Sometimes known as a collared gall the asexual gall is often concealed among the bud scales, and at first, are difficult to find. The scales may fall away, exposing a 3 mm, smooth, brown, skittle-shaped gall with a nipple-like tip, usually surrounded by a pale ring. In old galls the ring may not be seen. The wasp overwinters in the gall.

The galls have been found on Algerian oak (Quercus canariensis), Turkey oak (Quercus cerris), Portuguese oak (Quercus faginea), Spanish oak (Quercus × hispanica), sessile oak (Quercus petraea), downy oak (Quercus pubescens), Pyrenean oak (Quercus pyrenaica) and pedunculate oak (Quercus robur).

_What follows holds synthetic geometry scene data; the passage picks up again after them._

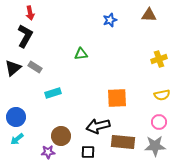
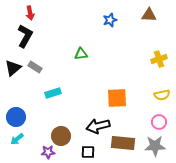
brown rectangle: moved 1 px down
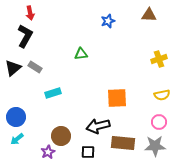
blue star: moved 2 px left, 1 px down
purple star: rotated 24 degrees counterclockwise
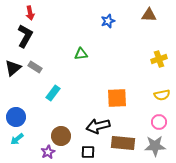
cyan rectangle: rotated 35 degrees counterclockwise
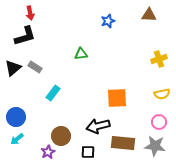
black L-shape: rotated 45 degrees clockwise
yellow semicircle: moved 1 px up
gray star: rotated 10 degrees clockwise
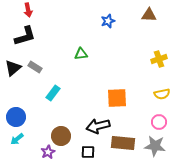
red arrow: moved 2 px left, 3 px up
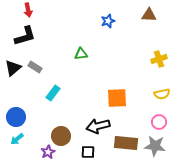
brown rectangle: moved 3 px right
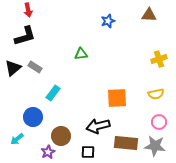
yellow semicircle: moved 6 px left
blue circle: moved 17 px right
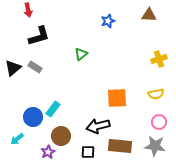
black L-shape: moved 14 px right
green triangle: rotated 32 degrees counterclockwise
cyan rectangle: moved 16 px down
brown rectangle: moved 6 px left, 3 px down
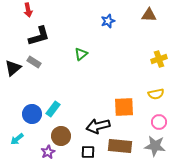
gray rectangle: moved 1 px left, 5 px up
orange square: moved 7 px right, 9 px down
blue circle: moved 1 px left, 3 px up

| Location of gall | Sexual/asexual | Photograph | Description |
|---|---|---|---|
| Leaf | sexual |  | Approximately 8 mm, roughly globular and have thin walls with a small inner gall. They often coalesce and can [be] clustered near the leaf base where they can cause distortion. |
| Petiole | sexual |  |  |
| Twig | sexual |  | Causes the twig to bend |
| End of twig | sexual |  |  |
| Catkin | sexual |  | Up to 5 mm in diameter. The remains of the catkin is bent 90° and can still be seen at the tip. |
| Bud | asexual |  | Often concealed among the bud scales, and at first, difficult to find. The scales may fall away, exposing a 3 mm, smooth, brown, skittle-shaped gall with a nipple-like tip, usually surrounded by a pale ring. In old galls the ring may not be seen. The wasps overwinter in this gall. |

==Distribution==
The gall is found from Ireland to Ukraine and from Fennoscandia to the Mediterranean.